So chipper cost you $5,000 - $6,000 per year with ZERO problem.
OR
You buy use and deal with some one else problems and spend $5,000- $6,000 in repairs PLUS lost time.
Just do your math. Very ofter paying more IS actually cost less.


----------



## Dillweed (Feb 23, 2014)

Vermeer drums have a separate warranty. In 2004 I bought a new BC1000xl. It will take a 12" log, but is does not like it. No kidding, the drum was replaced four times under warranty. Fed up, in 2008, I sold the machine with less then 600 hours on it. I now run a BC 2000xl and don't have any drum issues. It weighs a lot. Don't try towing it with a pickup truck. The Bobcat can't even pick up the tongue.


----------



## imagineero (Feb 24, 2014)

HappyTreesLLC said:


> Ye,
> I forgot, new 18" chipper is minimally $60,000
> You buy new, use for 5-6 years and sale it for $30,000.
> So chipper cost you $5,000 - $6,000 per year with ZERO problem.
> ...



That's entirely true, except that as a startup guy you don't have the capital, the work, or the credit to buy new. So you buy what you can, when you can, repair it as you go, upgrade it as you can afford to. My first full size commercial truck was a real mess. It shouldn't have even been on the road. I lost count of how many times I replaced the head gaskets! Almost weekly. The heads had been done and decked, but the block couldn't come out of the chassis because it wasn't the original engine and the block needed skimming! Head gaskets were $40, so I swapped 'em out when she started getting water in the cylinders each time. I bought that truck for $5,000 and over the year and a half I owned it I paid more than $20,000 in repairs keeping it on the road. I sold it for $2,000 to a guy who exported it to Africa. On paper, that's a huge loss. But it got me started, and I didn't have money to buy anything better. Wish I could say I missed that thing, but I'm so glad it's gone. Memories of being out there under the body with skinned knuckles and grease all over me at midnight, wondering if I could get the thing going again before morning or if I'd have to cancel the job is extra stress you don't need! I think I kept that thing on the road by sheer force of will.
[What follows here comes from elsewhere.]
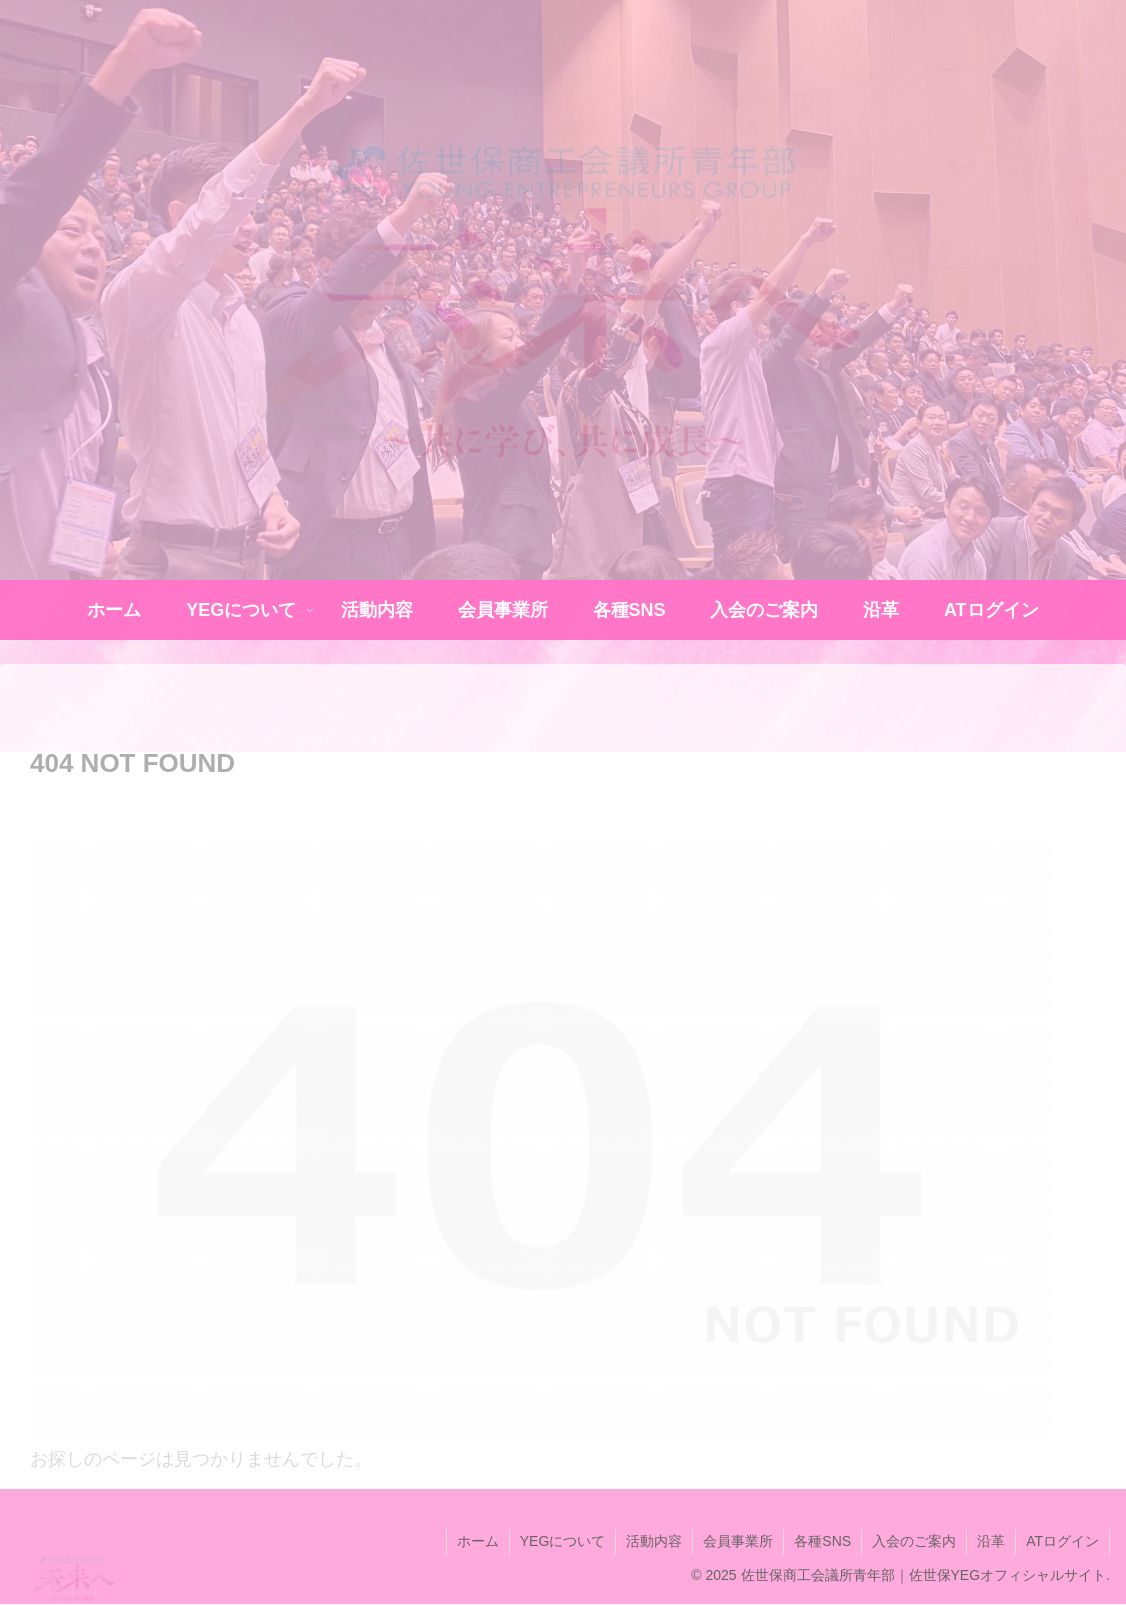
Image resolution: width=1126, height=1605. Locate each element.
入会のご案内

It made me a tonne of money though, a lot more than I ever could of made without a truck. So when the money was there I replaced it with a late model modern truck, 25 years newer with a full service history and low miles. Haven't done a thing to it in almost 2 years besides tyres and oil changes.


----------



## imagineero (Feb 24, 2014)

Dillweed said:


> Vermeer drums have a separate warranty. In 2004 I bought a new BC1000xl. It will take a 12" log, but is does not like it. No kidding, the drum was replaced four times under warranty. Fed up, in 2008, I sold the machine with less then 600 hours on it. I now run a BC 2000xl and don't have any drum issues. It weighs a lot. Don't try towing it with a pickup truck. The Bobcat can't even pick up the tongue.
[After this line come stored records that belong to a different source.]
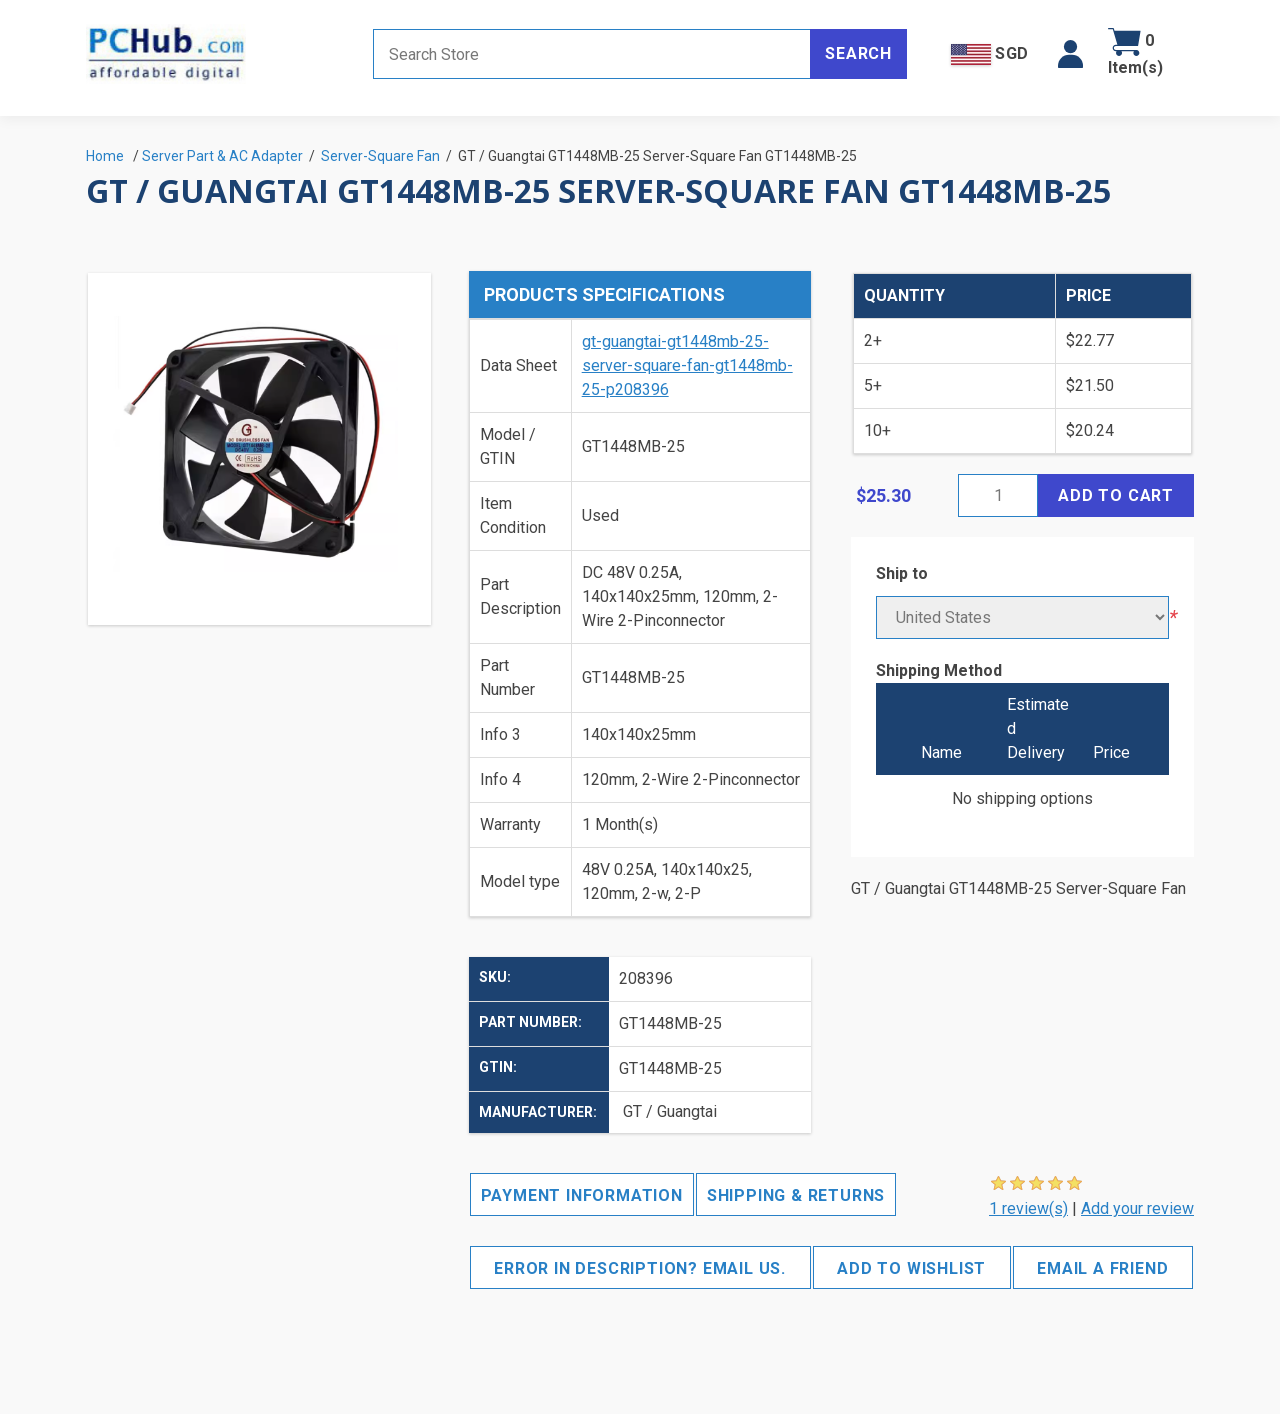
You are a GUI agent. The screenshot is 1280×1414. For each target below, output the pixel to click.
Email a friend (1102, 1268)
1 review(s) (1028, 1208)
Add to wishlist (911, 1268)
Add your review (1137, 1208)
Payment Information (582, 1195)
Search (858, 53)
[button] (1070, 54)
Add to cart (1116, 495)
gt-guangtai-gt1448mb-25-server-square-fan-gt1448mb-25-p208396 (687, 365)
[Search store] (592, 54)
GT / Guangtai (670, 1111)
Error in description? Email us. (640, 1268)
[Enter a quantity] (998, 495)
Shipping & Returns (796, 1195)
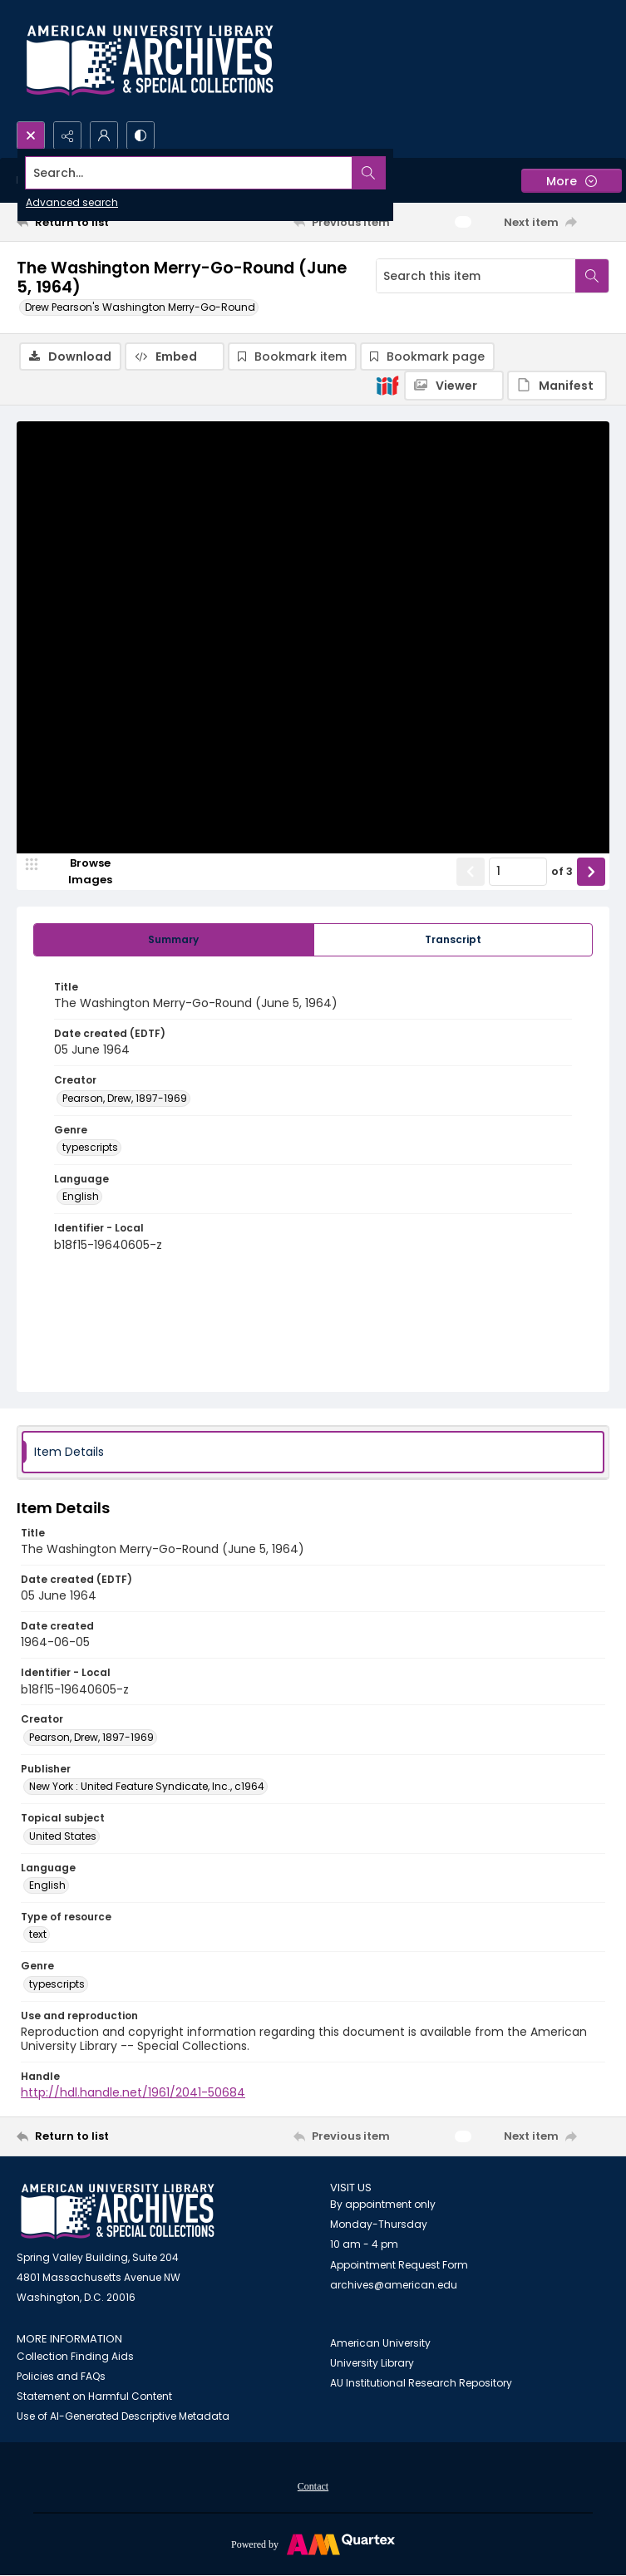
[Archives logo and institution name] (150, 60)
I used to run a bc1000XL, the older one with the plastic cowl. Realistically it's more like a 10" than a 12. I've got a 250XP now, which is a whole lot more machine in every way.... has more than double the hours that the bc1000xl had, but it takes a much heavier workload than the old machine and gives very few problems besides normal wear and tear. Having lift is very nice. One thing I do miss about the vermeer is the weight! 4,400lbs towed real nice. 250XP is almost 6,000lbs, and my truck suffers towing it.


----------



## gorman (Feb 24, 2014)

That's strange. I have a bandit 200 and it says it weighs 6700 lbs


----------



## HappyTreesLLC (Feb 24, 2014)

imagineero said:


> ... a start-up guy you don't have the capital, the work, or the credit to buy new...


Not entirely true. I don't know about Australia, but here in USA dealers always have financial institutions baking them up. Good dealer will run extra mile to find financing so he/she can make the sale. It is more like a personal feeling of start-up guys afraid to take $60k for chipper + $40K for truck + $60K for bucket truck + $30K for ground machine .... ++++. It is big step to jump into unknown, leap of fate if you will, take huge loans. When I did it I was thinking: if I don't make it - let the banks worry about.



imagineero said:


> ... I lost count of how many times I replaced the head gaskets! ...


 I had firewood truck like this. I know the filling. 



imagineero said:


> ... I bought that truck for $5,000 and over the year and a half I owned it I paid more than $20,000 in repairs keeping it on the road. ... ... I'd have to cancel the job is extra stress you don't need! ...


So back to $25k per first year. 



imagineero said:


> ... I sold it for $2,000 to a guy who exported it to Africa ...


Poor Africans. Have you try to sale to scrap metal.

In some way I am envy you guys in Australia. You have 4x4 and 6x6 cab over commercial trucks widely available. Like Isuzu, Mitsu etc. Too bad it is right hand drive.



imagineero said:


> ... I used to run a bc1000XL, the older one with the plastic cowl. ...


I still have one. It is my back yard chipper. Because it is SO light I can bring to back yards with out lawn damages.



imagineero said:


> ... Realistically it's more like a 10" than a 12. ...


Totally agree. It was made as 10" this is why it is BC1000XL not BC1200XL. But it still occasionally can chew 12" wood.



imagineero said:


> ... I've got a 250XP now, which is a whole lot more machine in every way.... ...


It weight and cost like BC1400XL. No wonder.



imagineero said:


> ... One thing I do miss about the vermeer is the weight! 4,400lbs towed real nice ...


Vermeer is best value. Best spend dollar per capacity with less weight. $30K can get you new 12" capacity and weight only 4,400 lb. Same logic apply to BC1400XL.
Espesialy BC1800XL. Under $60K (new) with winch for 18" chipper (realicticly opening is 20"x24") and it is weight under 10,000 lb. So you can tow with 26,000LB truck with NO CDL. Compare other brands: $80-90-100K for 18" (actually opening 18") and weight 12,000 + lb.



imagineero said:


> ... 250XP is almost 6,000lbs, and my truck suffers towing it.


I see bigger truck in your future.


----------



## capetrees (Feb 24, 2014)

Truebanditfan1 said:


> Forgot, new drum is minimally $6,000


 
Keep going. I replaced a drum and bearings on a BC1000 year and a half ago and that cost me $6K. The 1800 has a much larger drum and bearings. I'd say more like $8k-$10K.

The damage does seem to be a rarity. I don't understand why an internal weld would go other than it wasn't welded properly to begin with. There are hndreds of welds in a machine and many of them along wear areas. Inside the drum isn't a wear area.


----------